--- START ---

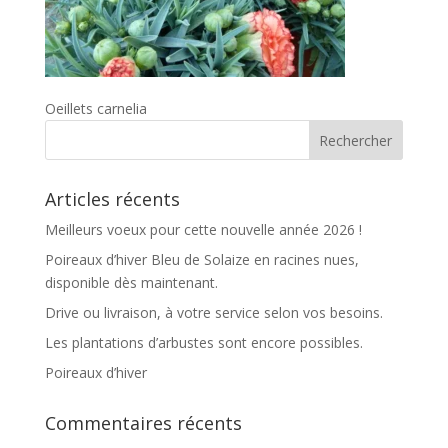
Oeillets carnelia
Articles récents
Meilleurs voeux pour cette nouvelle année 2026 !
Poireaux d’hiver Bleu de Solaize en racines nues,
disponible dès maintenant.
Drive ou livraison, à votre service selon vos besoins.
Les plantations d’arbustes sont encore possibles.
Poireaux d’hiver
Commentaires récents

--- END ---

▸ Exercise
Go through the records and pull out each line that includes the word "hiver".

▸ The answer
Poireaux d’hiver Bleu de Solaize en racines nues,
Poireaux d’hiver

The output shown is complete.